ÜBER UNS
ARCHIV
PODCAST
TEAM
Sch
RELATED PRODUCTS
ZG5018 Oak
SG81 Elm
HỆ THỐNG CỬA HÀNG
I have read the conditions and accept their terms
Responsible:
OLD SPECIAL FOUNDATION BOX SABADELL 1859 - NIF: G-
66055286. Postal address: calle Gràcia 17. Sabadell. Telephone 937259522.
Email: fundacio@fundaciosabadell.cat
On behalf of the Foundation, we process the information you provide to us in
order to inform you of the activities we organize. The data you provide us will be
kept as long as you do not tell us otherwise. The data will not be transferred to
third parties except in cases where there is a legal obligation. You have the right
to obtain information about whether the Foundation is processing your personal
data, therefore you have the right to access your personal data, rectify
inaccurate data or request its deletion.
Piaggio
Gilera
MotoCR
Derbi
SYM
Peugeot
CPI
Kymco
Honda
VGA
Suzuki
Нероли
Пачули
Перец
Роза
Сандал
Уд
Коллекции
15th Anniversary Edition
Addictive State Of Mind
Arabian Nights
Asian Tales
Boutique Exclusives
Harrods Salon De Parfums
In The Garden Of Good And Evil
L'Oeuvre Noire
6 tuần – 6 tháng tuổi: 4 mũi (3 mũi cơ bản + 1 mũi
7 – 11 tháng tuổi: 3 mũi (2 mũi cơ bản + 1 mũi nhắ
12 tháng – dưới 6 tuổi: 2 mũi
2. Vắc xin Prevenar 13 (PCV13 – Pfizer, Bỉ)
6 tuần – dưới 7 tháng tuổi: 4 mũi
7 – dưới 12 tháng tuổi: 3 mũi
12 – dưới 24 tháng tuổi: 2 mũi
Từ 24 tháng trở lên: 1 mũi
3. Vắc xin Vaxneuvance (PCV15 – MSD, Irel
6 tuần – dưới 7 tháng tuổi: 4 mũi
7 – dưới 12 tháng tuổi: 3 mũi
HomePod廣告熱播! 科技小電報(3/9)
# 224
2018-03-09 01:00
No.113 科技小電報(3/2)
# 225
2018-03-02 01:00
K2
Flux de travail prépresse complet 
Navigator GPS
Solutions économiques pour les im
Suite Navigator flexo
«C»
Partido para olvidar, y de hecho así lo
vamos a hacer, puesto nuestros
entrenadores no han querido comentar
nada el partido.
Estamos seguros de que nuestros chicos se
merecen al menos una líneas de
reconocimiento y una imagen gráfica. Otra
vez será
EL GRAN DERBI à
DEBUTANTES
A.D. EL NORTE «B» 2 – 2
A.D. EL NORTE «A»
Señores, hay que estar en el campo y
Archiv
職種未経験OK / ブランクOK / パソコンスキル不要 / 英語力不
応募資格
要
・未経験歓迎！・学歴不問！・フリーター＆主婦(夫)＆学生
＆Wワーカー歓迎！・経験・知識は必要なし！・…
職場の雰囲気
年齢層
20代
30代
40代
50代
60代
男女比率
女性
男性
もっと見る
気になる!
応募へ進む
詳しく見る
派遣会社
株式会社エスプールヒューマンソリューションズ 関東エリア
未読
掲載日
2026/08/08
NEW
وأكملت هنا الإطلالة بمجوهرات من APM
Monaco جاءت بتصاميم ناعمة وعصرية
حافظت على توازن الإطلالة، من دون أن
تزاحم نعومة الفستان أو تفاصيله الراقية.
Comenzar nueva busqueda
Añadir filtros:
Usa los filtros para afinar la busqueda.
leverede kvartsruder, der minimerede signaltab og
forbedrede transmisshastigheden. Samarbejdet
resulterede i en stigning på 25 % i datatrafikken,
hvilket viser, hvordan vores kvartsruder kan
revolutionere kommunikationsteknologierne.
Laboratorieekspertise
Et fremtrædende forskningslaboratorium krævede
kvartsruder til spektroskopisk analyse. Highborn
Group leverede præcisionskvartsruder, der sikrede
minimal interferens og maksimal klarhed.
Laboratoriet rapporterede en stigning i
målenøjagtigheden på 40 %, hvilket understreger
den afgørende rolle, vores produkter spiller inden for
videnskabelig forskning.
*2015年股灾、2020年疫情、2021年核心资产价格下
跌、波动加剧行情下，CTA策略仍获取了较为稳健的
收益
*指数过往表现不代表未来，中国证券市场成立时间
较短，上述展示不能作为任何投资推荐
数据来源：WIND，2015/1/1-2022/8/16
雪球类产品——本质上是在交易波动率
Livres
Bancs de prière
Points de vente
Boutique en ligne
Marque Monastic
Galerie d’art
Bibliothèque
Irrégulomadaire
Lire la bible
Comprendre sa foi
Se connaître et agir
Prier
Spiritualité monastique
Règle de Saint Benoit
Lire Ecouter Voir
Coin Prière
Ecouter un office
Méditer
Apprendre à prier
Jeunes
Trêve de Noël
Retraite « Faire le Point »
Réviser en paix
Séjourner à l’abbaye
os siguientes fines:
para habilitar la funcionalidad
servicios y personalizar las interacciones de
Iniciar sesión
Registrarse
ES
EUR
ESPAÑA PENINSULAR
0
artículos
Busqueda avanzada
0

*EXERCISE PROMPT*.
Only the lines above from the line with "leverede kvartsruder, der" to the line with "Laboratorieekspertise", those two lines included, should be reproduced exactly.

*ANSWER TO THIS EXERCISE*.
leverede kvartsruder, der minimerede signaltab og
forbedrede transmisshastigheden. Samarbejdet
resulterede i en stigning på 25 % i datatrafikken,
hvilket viser, hvordan vores kvartsruder kan
revolutionere kommunikationsteknologierne.
Laboratorieekspertise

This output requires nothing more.